§ MATERIAL SHOWN
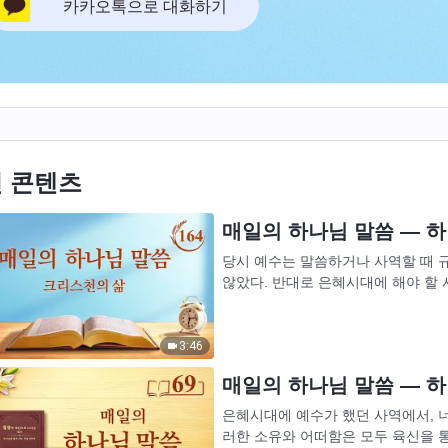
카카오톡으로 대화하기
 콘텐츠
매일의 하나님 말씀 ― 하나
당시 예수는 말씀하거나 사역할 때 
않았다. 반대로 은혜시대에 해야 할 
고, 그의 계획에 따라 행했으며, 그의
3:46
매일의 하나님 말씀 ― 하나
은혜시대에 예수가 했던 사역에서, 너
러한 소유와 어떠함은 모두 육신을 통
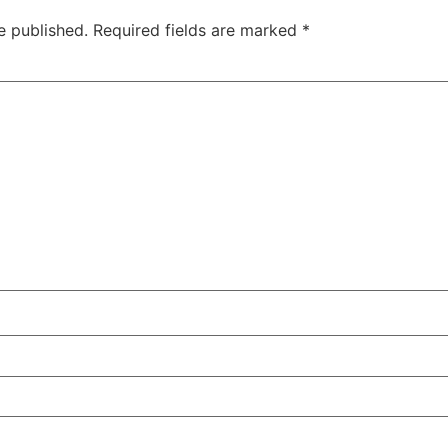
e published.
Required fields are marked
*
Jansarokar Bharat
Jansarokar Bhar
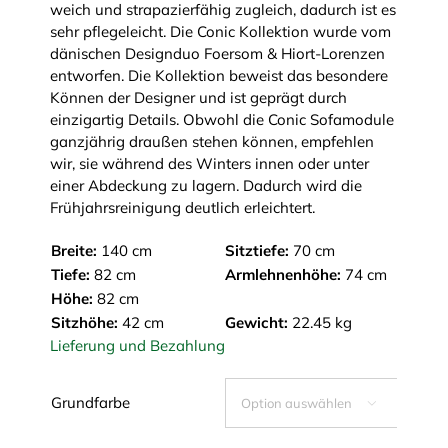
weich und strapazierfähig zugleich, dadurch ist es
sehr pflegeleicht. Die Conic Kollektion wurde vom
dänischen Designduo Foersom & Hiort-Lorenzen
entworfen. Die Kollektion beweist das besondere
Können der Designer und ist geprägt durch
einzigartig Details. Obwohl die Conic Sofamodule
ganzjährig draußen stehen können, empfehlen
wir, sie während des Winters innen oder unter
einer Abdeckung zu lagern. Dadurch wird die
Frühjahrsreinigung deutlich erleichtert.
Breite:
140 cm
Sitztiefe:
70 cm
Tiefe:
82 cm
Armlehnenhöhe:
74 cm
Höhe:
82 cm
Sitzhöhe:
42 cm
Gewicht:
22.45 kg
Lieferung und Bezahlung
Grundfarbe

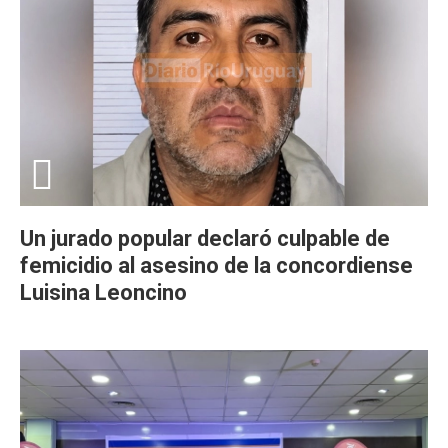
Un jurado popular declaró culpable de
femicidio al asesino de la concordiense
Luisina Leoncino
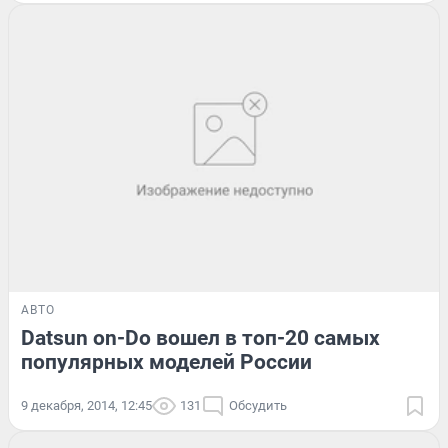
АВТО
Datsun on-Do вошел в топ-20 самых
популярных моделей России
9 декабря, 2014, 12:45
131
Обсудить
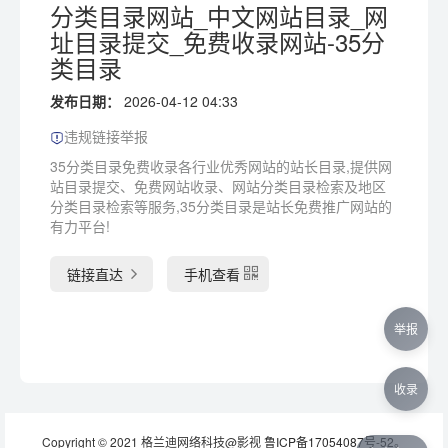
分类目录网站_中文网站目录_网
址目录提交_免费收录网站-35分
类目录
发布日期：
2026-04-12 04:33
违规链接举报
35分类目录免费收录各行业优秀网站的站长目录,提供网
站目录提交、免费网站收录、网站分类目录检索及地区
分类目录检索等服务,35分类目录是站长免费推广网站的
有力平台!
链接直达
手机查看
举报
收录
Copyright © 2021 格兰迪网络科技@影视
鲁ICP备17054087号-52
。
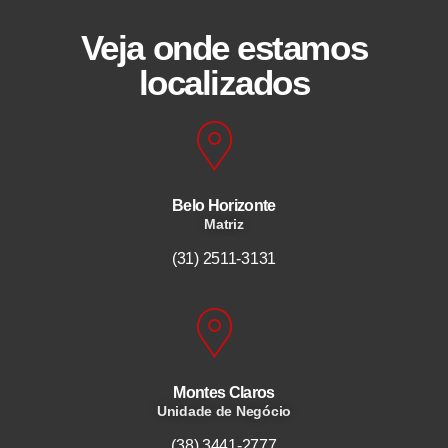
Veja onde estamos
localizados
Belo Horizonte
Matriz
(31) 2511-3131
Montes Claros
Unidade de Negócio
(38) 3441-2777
...
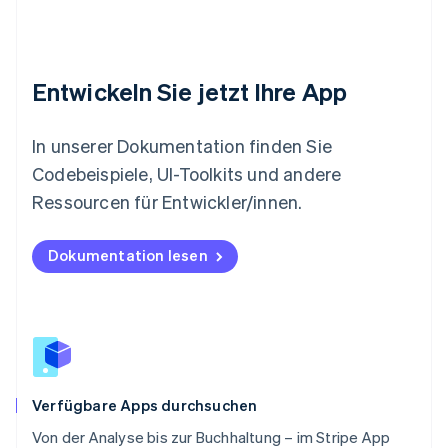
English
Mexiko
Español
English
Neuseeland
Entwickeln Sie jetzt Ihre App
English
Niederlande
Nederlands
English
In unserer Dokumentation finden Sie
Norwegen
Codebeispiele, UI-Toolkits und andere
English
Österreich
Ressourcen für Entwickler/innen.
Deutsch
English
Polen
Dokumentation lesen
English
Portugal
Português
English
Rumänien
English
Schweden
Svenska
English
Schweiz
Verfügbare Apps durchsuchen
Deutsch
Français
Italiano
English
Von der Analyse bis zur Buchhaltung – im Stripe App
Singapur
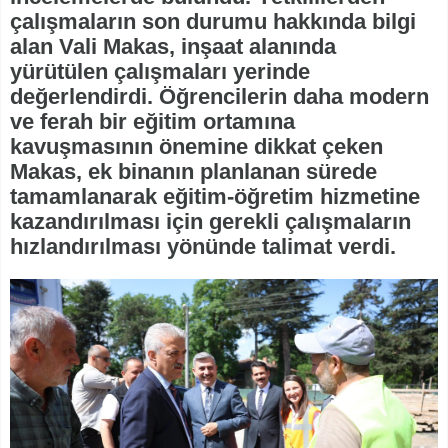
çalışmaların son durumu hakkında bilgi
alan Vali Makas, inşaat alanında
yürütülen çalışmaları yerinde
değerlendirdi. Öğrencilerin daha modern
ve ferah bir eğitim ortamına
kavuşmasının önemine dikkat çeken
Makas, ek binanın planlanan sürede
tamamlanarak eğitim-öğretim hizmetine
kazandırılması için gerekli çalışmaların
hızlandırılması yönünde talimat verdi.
...
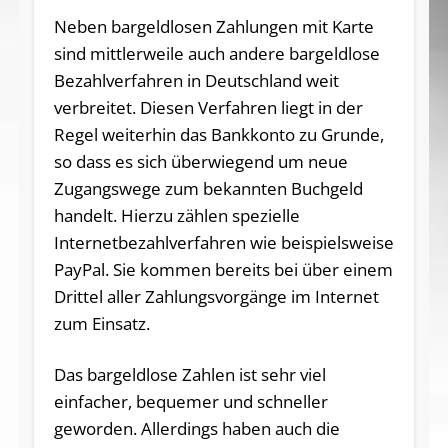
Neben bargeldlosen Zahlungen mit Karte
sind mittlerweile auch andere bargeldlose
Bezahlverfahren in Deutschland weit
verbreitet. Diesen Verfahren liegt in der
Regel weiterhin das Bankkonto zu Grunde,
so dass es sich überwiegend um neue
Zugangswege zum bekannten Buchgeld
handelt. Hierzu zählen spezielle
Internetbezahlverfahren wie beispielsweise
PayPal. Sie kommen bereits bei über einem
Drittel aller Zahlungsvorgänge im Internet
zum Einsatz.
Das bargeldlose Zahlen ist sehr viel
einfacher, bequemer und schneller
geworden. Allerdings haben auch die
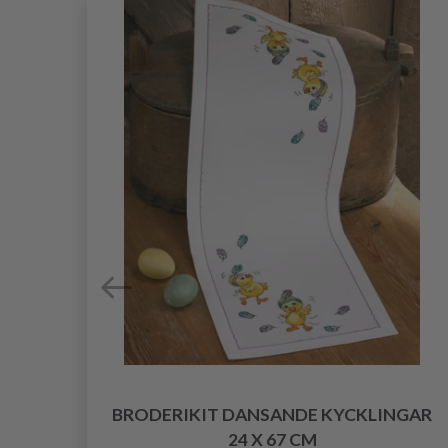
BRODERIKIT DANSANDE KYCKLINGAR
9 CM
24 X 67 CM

§ TASK DESCRIPTION
Within the listing above, write out the stretch from the line with "分类目录网站_中文网站目录_网" through the line with "(38) 3441-2777" exactly. Any pictures are to be left out.

§ SOLUTION TO THE EXERCISE
分类目录网站_中文网站目录_网
址目录提交_免费收录网站-35分
类目录
发布日期：
2026-04-12 04:33
违规链接举报
35分类目录免费收录各行业优秀网站的站长目录,提供网
站目录提交、免费网站收录、网站分类目录检索及地区
分类目录检索等服务,35分类目录是站长免费推广网站的
有力平台!
链接直达
手机查看
举报
收录
Copyright © 2021 格兰迪网络科技@影视
鲁ICP备17054087号-52
。
Veja onde estamos
localizados
Belo Horizonte
Matriz
(31) 2511-3131
Montes Claros
Unidade de Negócio
(38) 3441-2777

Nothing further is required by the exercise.